Military

War: No place for children – Margie Reins Smith

Photo by Paul Weaver on Unsplash

I’m old enough to remember World War II.

My earliest childhood memory is of being scolded by someone other than my parents — a soldier in uniform!

I didn’t know what I did wrong but I was consumed with guilt and humiliated to the point of tears.

I was five years old. World War II had either just ended or was winding down toward V-E Day, which would be May 8, 1945. I had no idea what war was or any inkling of what was going on in the world beyond my household and immediate neighborhood. Either my parents didn’t discuss it in front of me, or — more likely — I didn’t pay attention.

Remember, this was pre-television, pre-internet, pre-cell phones, texting, Facebook, Facetime and email. The Dim, Quiet, Dark Ages, apparently.

Men in uniform were common sights on streets, in stores, on busses, in our neighborhood. Everyone treated men in uniform with great respect. My father had a Victory Garden, which I didn’t know had anything to do with a war. My mother washed empty soup cans, put them on the kitchen floor and stomped on them, which I didn’t know had anything to do with a war.

Two of my uncles served during World War II and, thankfully, returned intact. My father was a decade older than my uncles and had a child — me — which kept him from being drafted.

One of my uncles was on leave, visiting his mother (my grandmother) in Cincinnati. My mother and I were also visiting. I remember my uncle’s uniform, which was khaki-colored and important-looking, with lots of shiny buttons and colorful decorations. He was seated at my grandmother’s kitchen table, drinking coffee.

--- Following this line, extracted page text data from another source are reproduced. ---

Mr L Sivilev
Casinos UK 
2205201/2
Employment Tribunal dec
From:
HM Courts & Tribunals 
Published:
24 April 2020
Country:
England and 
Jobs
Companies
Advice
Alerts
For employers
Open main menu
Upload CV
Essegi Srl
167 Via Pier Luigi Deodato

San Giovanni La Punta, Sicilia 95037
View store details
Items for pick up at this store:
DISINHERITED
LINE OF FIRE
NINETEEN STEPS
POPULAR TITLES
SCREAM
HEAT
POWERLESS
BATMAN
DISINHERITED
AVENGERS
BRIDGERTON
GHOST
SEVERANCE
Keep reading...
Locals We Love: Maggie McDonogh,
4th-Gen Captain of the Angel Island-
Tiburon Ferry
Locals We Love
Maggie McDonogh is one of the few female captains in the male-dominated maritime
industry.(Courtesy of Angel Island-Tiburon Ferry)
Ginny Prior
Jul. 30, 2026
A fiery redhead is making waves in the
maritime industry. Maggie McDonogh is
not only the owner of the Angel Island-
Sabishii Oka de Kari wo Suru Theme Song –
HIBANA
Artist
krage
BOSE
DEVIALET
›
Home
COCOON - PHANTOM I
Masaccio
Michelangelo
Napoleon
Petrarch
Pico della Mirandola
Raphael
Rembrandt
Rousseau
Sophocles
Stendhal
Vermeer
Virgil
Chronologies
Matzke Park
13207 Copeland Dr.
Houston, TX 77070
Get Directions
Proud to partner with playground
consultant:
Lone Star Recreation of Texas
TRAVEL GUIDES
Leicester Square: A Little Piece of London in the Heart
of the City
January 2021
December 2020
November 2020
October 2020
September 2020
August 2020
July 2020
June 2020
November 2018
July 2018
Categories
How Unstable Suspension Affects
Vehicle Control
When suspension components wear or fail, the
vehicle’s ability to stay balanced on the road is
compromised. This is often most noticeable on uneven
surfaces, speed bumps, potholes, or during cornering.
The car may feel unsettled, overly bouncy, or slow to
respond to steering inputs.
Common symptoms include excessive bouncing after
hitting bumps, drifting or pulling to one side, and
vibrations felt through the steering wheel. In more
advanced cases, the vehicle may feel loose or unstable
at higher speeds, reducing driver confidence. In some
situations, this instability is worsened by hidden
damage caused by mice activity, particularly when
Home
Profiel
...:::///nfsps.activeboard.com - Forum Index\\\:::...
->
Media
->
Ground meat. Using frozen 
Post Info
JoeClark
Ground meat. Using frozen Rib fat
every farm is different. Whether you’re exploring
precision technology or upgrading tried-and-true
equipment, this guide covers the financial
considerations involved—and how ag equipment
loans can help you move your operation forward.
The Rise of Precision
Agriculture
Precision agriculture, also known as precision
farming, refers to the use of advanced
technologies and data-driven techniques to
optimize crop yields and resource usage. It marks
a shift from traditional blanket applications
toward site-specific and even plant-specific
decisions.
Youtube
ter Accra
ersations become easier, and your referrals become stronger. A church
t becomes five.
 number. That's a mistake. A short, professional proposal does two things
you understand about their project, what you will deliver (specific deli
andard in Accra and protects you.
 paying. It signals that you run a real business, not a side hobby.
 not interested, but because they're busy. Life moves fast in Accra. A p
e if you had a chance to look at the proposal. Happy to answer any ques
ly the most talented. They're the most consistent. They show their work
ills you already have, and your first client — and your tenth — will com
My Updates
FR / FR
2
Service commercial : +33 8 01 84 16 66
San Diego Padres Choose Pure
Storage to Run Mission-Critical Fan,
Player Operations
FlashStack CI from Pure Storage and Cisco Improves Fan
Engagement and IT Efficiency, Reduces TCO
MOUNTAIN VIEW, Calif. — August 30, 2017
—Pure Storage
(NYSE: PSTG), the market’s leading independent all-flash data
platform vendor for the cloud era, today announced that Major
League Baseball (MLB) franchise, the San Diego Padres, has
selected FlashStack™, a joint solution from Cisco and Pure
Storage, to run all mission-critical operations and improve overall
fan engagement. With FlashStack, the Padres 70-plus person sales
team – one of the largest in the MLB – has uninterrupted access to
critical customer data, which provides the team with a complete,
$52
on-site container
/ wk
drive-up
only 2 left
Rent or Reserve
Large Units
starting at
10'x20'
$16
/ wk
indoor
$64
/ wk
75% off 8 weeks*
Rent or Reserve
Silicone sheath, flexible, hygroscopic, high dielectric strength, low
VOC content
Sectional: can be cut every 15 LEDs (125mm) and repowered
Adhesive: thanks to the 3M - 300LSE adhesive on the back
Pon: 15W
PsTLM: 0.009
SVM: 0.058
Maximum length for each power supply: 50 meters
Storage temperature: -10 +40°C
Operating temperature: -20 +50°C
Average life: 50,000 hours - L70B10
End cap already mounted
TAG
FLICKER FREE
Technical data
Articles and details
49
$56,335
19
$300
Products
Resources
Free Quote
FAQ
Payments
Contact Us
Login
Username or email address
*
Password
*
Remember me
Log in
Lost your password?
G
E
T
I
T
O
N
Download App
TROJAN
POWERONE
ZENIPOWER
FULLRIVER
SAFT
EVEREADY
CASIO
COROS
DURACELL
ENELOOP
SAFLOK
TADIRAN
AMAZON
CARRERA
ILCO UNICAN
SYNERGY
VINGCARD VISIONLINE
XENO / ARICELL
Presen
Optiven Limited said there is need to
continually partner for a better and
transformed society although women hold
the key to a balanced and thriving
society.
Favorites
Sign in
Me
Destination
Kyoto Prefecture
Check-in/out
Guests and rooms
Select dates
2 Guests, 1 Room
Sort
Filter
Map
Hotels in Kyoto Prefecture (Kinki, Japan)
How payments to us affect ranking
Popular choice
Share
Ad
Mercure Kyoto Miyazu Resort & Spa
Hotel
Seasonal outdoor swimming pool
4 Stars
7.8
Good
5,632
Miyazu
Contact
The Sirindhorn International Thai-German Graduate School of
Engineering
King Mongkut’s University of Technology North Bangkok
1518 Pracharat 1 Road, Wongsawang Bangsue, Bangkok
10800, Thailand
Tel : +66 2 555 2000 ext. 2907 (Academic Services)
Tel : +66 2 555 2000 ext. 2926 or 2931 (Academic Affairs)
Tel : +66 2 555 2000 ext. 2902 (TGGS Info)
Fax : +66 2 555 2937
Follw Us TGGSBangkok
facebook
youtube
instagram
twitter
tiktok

In those days, kids my age played with toy guns. Cowboys and Indians was our favorite game. Half of the kids were cowboys, the other half, Indians. We pretended to fight with each other, but this consisted mostly of galloping around the back yard astride broomsticks, which served as pretend horses. I don’t remember that we ever pretended to fight a war. We didn’t know what a war was.

Our guns were cap guns, which we “loaded” with dotted red paper strips. The guns made a wonderfully satisfying clacking noise when fired. Clack, clack, clack. “You’re dead!” The “dead” kid had to clutch his chest, gasp, and drop to the ground.

My uncle was talking with my grandmother and mother, who were also seated at the kitchen table and I was running around my grandmother’s house playing with a toy gun. I galloped into the kitchen, pointed my cap gun at my uncle and fired.

“Bang bang bang.”

He stood up. His face grew red and distorted and ugly. He pointed his finger at me. “Don’t ever point a gun at somebody’s head,” he shouted. “Don’t do that ever. Don’t do that ever again! Do you hear me?”

I was crushed. I had never been reprimanded by that uncle — or, in fact, any uncle. I had never seen anyone so visibly angry. I had no idea why he yelled at me or what I had done wrong.

No idea whatsoever.

I remember V-J Day, which was Sept. 2, 1945. We had just finished dinner. The radio was on. My parents must have heard the news that Japan had surrendered unconditionally. Six years of war was finally over.

We all went outside and sat on our front porch, which faced a busy street. All our neighbors were celebrating on their porches or dancing on their front lawns, waving little American flags and cheering. Cars formed a slow-moving caravan, all honking their horns. People leaned out of car windows and cheered and sang.

I had no idea why everyone was celebrating. It was a good time, though. Somebody gave me a flag to wave and the noise, the singing and cheering was splendid fun.

I didn’t learn what war was until several years had passed.